**Given material:**
+-------+

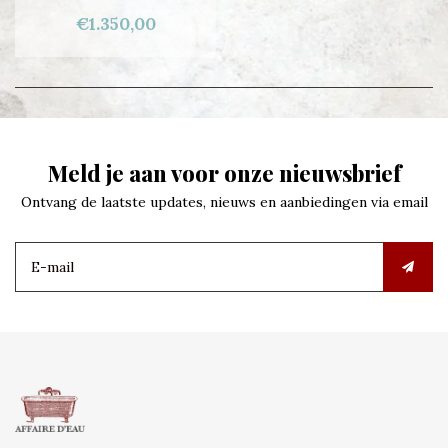
€1.350,00
Meld je aan voor onze nieuwsbrief
Ontvang de laatste updates, nieuws en aanbiedingen via email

+-------+

**Exercise instructions:**
Restate all of the material word for word. Keep out every picture.

**Written response:**
€1.350,00
Meld je aan voor onze nieuwsbrief
Ontvang de laatste updates, nieuws en aanbiedingen via email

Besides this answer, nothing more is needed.